6. Approaching a backer: It’s pretty well known who the main backers are in the online poker community. The most normal way most are approached is either through PM or email. If you’re some nobody messaging out of the blue I don’t like your chances. However, if you have well respected friends in the poker community who are willing to vouch for your ability and trustworthiness this will help. Be mindful though, that establishing yourself in the community ahead of time is pretty relevant. If you’re a new player who has zero reputation, a few good results, and few connections your chances of getting backed are slim to none. Most of the major backers get numerous requests for backing a day, so your reputation needs to proceed you to have a realistic shot.

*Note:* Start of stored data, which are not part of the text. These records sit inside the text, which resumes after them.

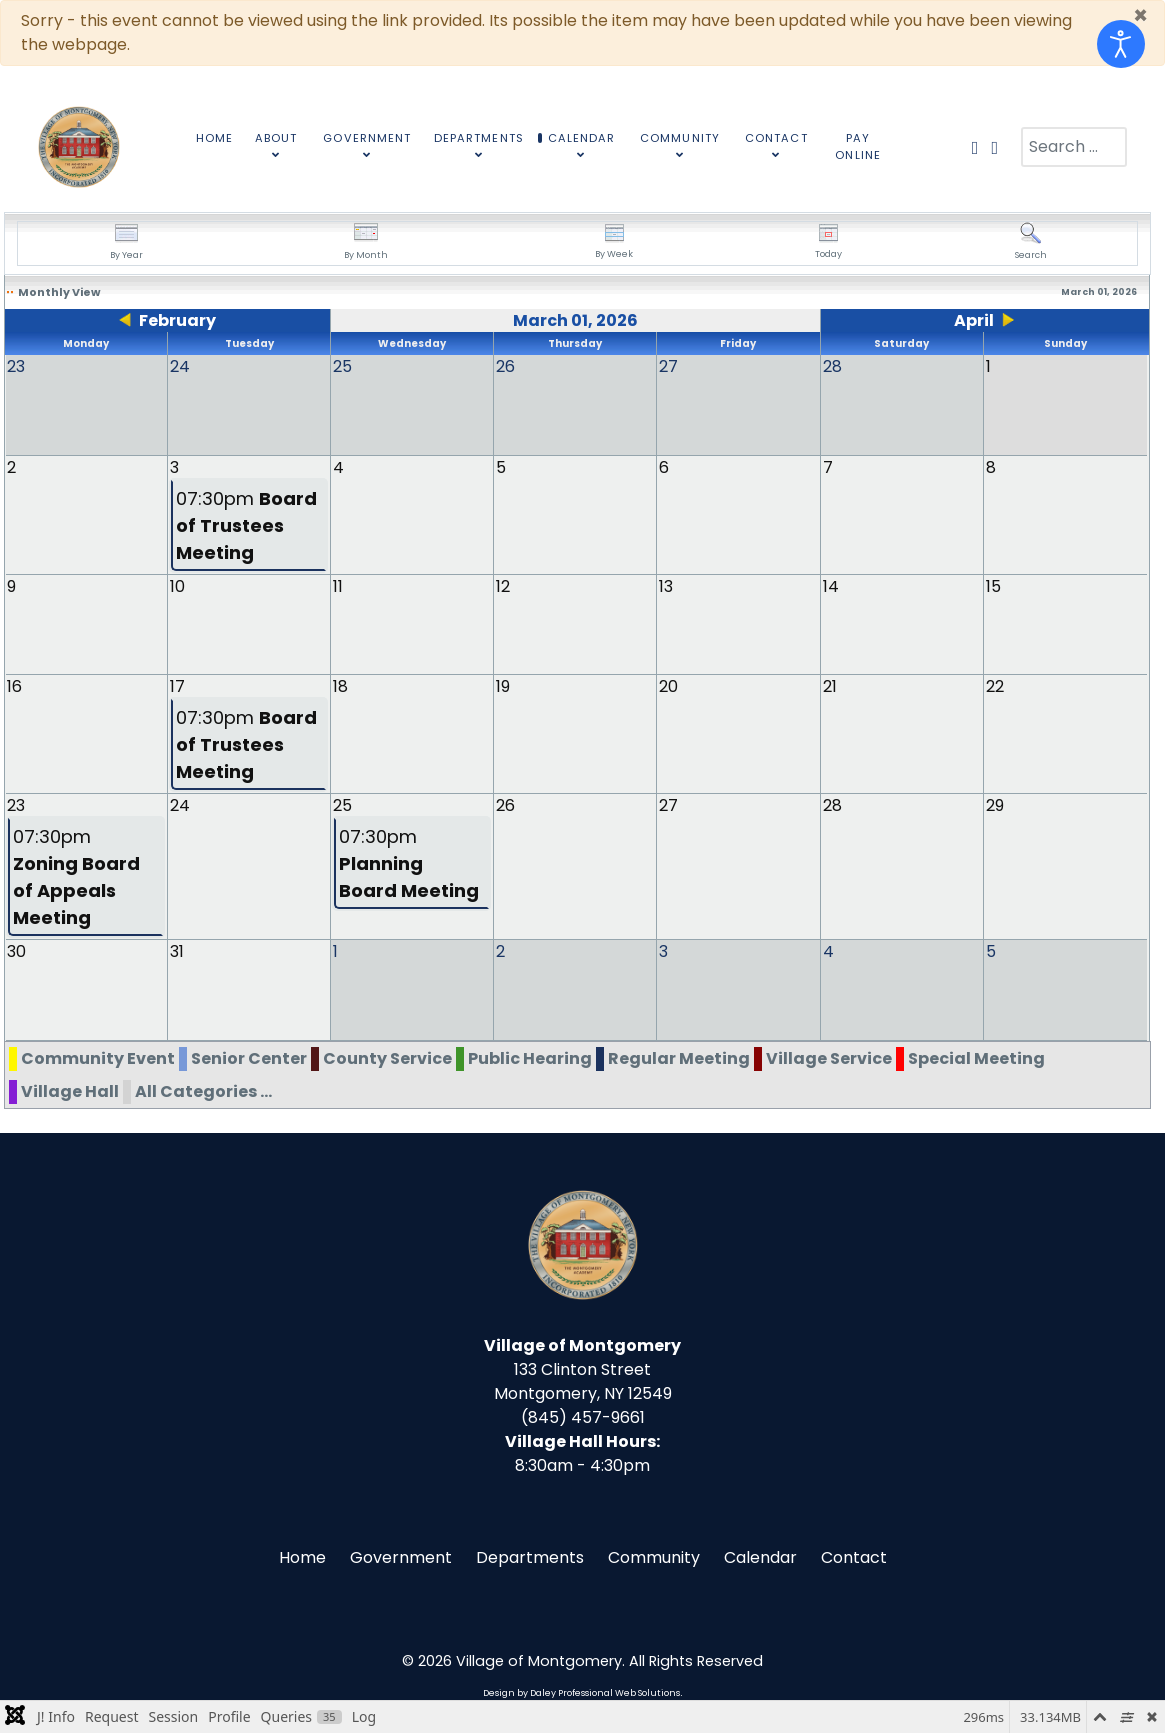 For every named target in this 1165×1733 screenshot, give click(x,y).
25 (342, 804)
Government (401, 1555)
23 (16, 804)
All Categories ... (203, 1089)
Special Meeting (976, 1056)
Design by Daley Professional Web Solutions (581, 1691)
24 (180, 804)
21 (830, 685)
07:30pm (246, 524)
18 (340, 685)
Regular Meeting (679, 1056)
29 (995, 804)
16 (14, 685)
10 (177, 585)
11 (338, 585)
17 (177, 685)
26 (505, 804)
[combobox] (1074, 147)
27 (668, 804)
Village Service (829, 1056)
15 (993, 585)
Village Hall (70, 1089)
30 (16, 950)
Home (302, 1555)
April (974, 320)
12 (503, 585)
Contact (854, 1555)
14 (831, 585)
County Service (387, 1056)
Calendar (760, 1555)
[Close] (1140, 16)
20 (668, 685)
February (177, 320)
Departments (530, 1555)
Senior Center (249, 1056)
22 (995, 685)
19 (503, 685)
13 (666, 585)
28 (832, 804)
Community (654, 1555)
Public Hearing (530, 1056)
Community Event (98, 1056)
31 (177, 950)
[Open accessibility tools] (1121, 44) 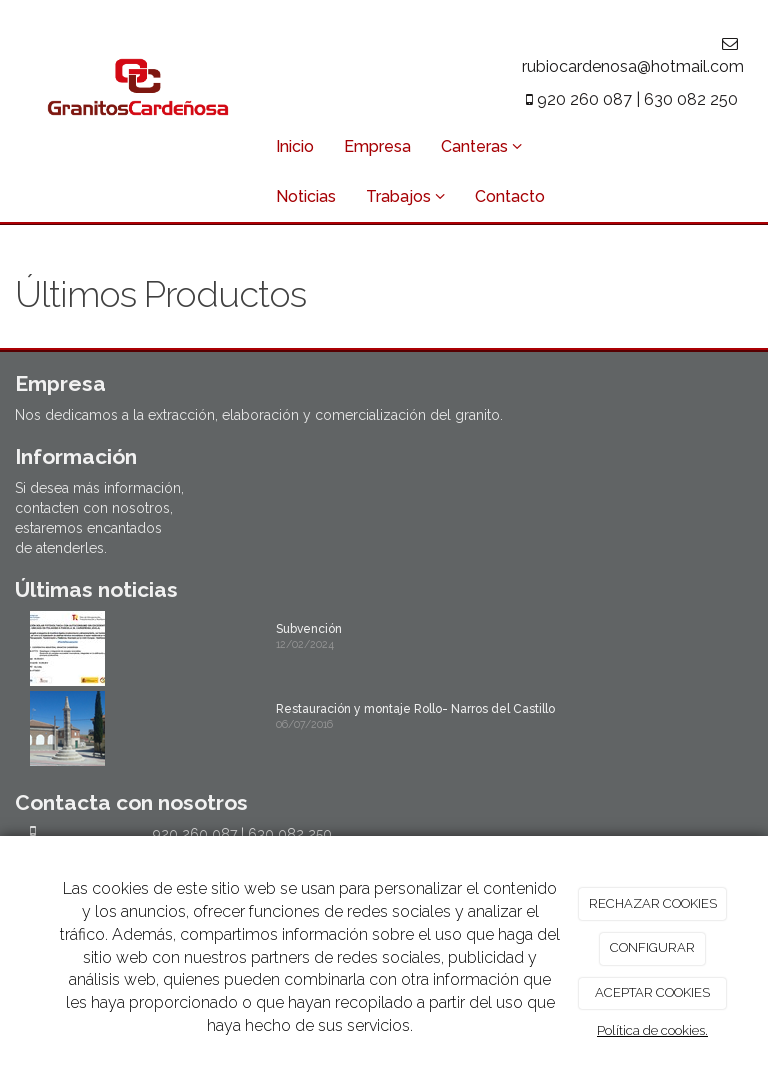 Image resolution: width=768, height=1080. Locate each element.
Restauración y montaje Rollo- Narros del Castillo (415, 709)
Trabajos (405, 196)
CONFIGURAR (652, 947)
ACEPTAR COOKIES (652, 992)
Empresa (377, 146)
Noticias (306, 196)
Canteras (481, 146)
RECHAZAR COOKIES (653, 903)
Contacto (510, 196)
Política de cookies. (652, 1030)
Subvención (309, 629)
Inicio (295, 146) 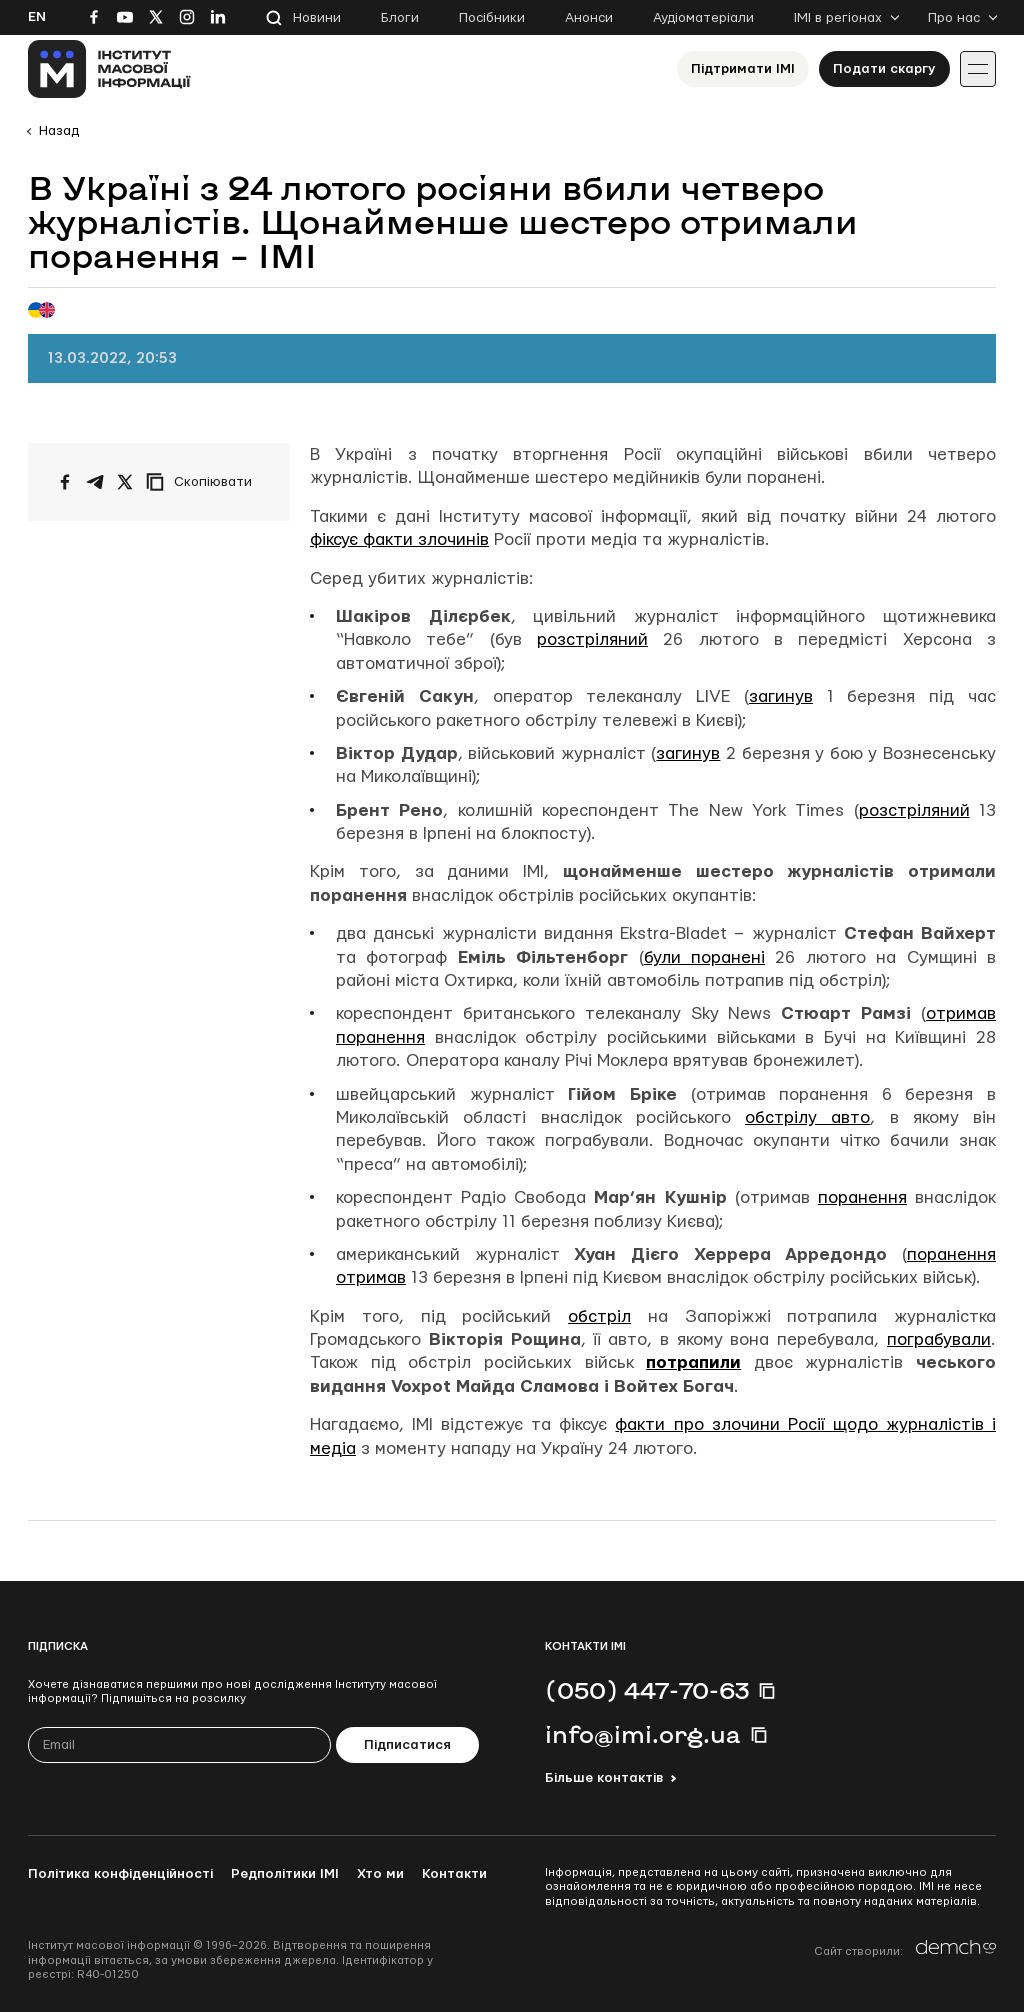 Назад (59, 131)
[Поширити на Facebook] (65, 482)
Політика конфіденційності (120, 1874)
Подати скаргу (884, 69)
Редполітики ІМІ (285, 1874)
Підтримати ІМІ (743, 69)
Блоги (400, 18)
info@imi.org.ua (643, 1734)
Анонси (589, 18)
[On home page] (109, 69)
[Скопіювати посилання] (204, 482)
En (37, 17)
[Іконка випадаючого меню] (978, 69)
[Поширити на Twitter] (125, 482)
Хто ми (380, 1874)
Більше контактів (604, 1778)
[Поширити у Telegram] (95, 482)
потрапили (693, 1362)
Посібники (492, 18)
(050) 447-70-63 (647, 1690)
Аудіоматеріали (703, 18)
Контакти (454, 1874)
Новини (317, 18)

Next, people often ask ‘is backing right for me?’ First of all that depends on what you’re trying to achieve. Most people seeking backing are looking to get backed for what they can’t afford, and among internet players that mostly means being backed for live play since the buy ins are so high. Most players would obviously prefer to be staked only for live play and keep online for themselves, though these deals are not terribly common. The majority of backing deals, especially for less established players or new to the backing scene, are for a combination of online and live poker. You need to consider though, that in this kind of deal you run the risk of accumulating a high amount of live make up and then having to work it off with all your online volume, meaning you have no actual income for perhaps months at a time. These kind of backing deals give you the opportunity to make a large live score, but conversely put you in a position you’ll see zero online winnings if you run bad live.
We should also discuss make up. For those who aren’t aware make up is similar to debt but not the same thing. Make up is what you are down on your backing arrangement, but not necessarily money owed to your backer. That is to say, if you are in make up for $50,000, and have a net worth of $100,000 and for some reason are no longer able to play poker, you do not owe the backer $50,000 out of your own money. As far as leaving a backing arrangement in make up for no reason goes, unless you are under contract there isn’t necessarily repercussions in the traditional form of something like a lawsuit (or broken legs) but there are factors to consider. First of all if you leave a backer while in make up for no good reason it is very unlikely you’ll ever find another backer since word of your actions will get around. Also, some would consider this unethical, and it is a considerable grey area of morality. While you indeed have the right to opt out of your staking arrangement while in make up for no legitimate reason, the damage it will do to your reputation in the poker community is something you need to weigh it heavily against. A backer and a player need to set the conditions of what happens when a player is in make up but wants to change or leave an arrangement ahead of time.
Lastly there are two quick questions that often come up. First, in the case of FPP’s, who is entitled to them, the backer or player. The vast majority of the time it is the player who is considered entitled to the FPP’s. The other issue deals with expenses, travel and accommodation can be quite expensive in regards to live poker. While there are some deals that include these, the majority of the time the player is expected to pay these out of pocket.
I hope this settles some of the confusion.